I haven't posted in couple of months, for various reasons, and I need to figure out some way of making it a habit to write here on a more regular basis.
That being said, I feel like I've been doing a pretty good job of working on my goal to be happier and healthier. In some ways I feel like I have been more emotional, but not necessarily in a bad way. In fact, multiple articles I've read and videos that I have watched have told me that as we become more awakened, we can become more emotional and/or sensitive to the world around us. I think for me this has proven true, as I have been spending more time and energy on reorganizing my life, and questioning certain choices and decisions. I feel that I'm just starting to enter a period of transformation, and that I am becoming stronger and happier because of it.

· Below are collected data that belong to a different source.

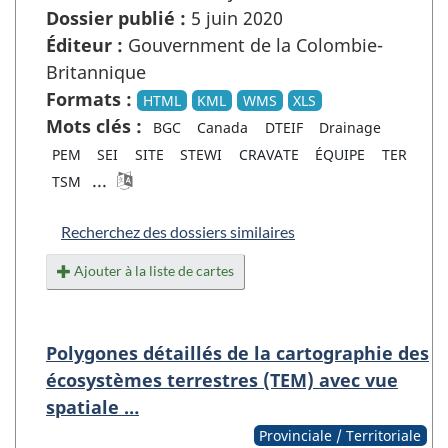
Dossier publié :
5 juin 2020
Éditeur :
Gouvernment de la Colombie-
Britannique
Formats :
HTML
KML
WMS
XLS
Mots clés :
BGC
Canada
DTEIF
Drainage
PEM
SEI
SITE
STEWI
CRAVATE
ÉQUIPE
TER
...
TSM
Recherchez des dossiers similaires
Ajouter à la liste de cartes
Polygones détaillés de la cartographie des
écosystèmes terrestres (TEM) avec vue
spatiale …
Provinciale / Territoriale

Not to say that I don't still have major stressors in my life, but I'm slowly learning to work past them, and not let them control my life, although it can be extremely hard sometimes. This week in particular has been extremely stressful, due to an incident that was out of my control that happened last week, and in some ways I have felt like I was drowning in stress and anxiety. Normally I am able to keep my anxiety under control pretty well, but the last week really has presented a challenge, and it's been hard.

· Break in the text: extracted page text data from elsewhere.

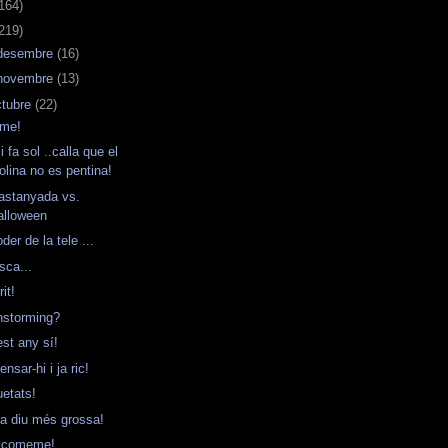
164)
219)
desembre
(16)
novembre
(13)
ctubre
(22)
ame!
i fa sol ..calla que el
olina no es pentina!
astanyada vs.
alloween
der de la tele ...
esca...
it!
nstorming?
st any sí!
nsar-hi i ja ric!
uetats!
la diu més grossa!
icomeme!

However, last night, walking home from work after a very nice, warm spring day, surrounded by the fragrant aroma of blooming flowers... I finally felt like I could breathe again for the first time in several days.
Now, I know that in life there will always be moments of sadness, or stress, or anger, but one thing I have learned is that no matter how bad things can get, there is always something to be thankful for or to smile about. Friends and family have kept me going this week; the last few years I have purposely surrounded myself with people who are positive, and supportive, and who I know will always be there for me if I need anything. As funny as it sounds, my mom's chickens also can really help when I'm having a rough time. I have a favorite one named Dolly, who is a little orange silkie, and I have been picking her up and cuddling her since she was a little chick and would fall asleep cuddled up in my jacket, against my neck.

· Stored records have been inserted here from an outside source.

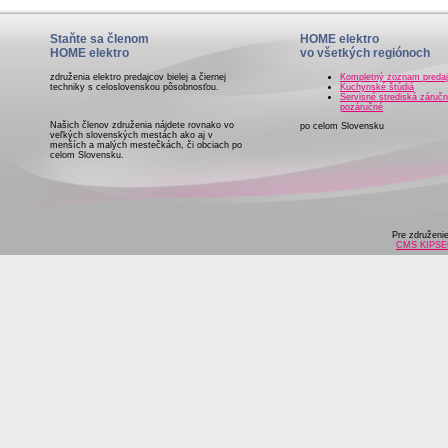
Staňte sa členom
HOME elektro
HOME elektro
vo všetkých regiónoch
združenia elektro predajcov bielej a čiernej
Kompletný zoznam preda
techniky s celoslovenskou pôsobnosťou.
Kuchynské štúdiá
Servisné strediská záručn
pozáručné
Našich členov združenia nájdete rovnako vo
po celom Slovensku
veľkých slovenských mestách ako aj v
menších a malých mestečkách, či obciach po
celom Slovensku.
Pre združeni
CMS KIPS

Flowers, sunshine, wind, birdsong, books, a hot cup of tea, a cat cuddled up on my lap, the giggles of my children - all of these are things that make me smile and get through any hardships I may be going through.
I think one of the most important things to remember is that no matter how bad we feel in a moment, things can always get better, and that the way we react and cope with a situation, is what will make all of the difference in the long run.
I may have had a hard week, but that's all it is, a hard week, and I refuse to let it effect my life. I have so many thing to be happy about and thankful for, and I choose to focus on those instead.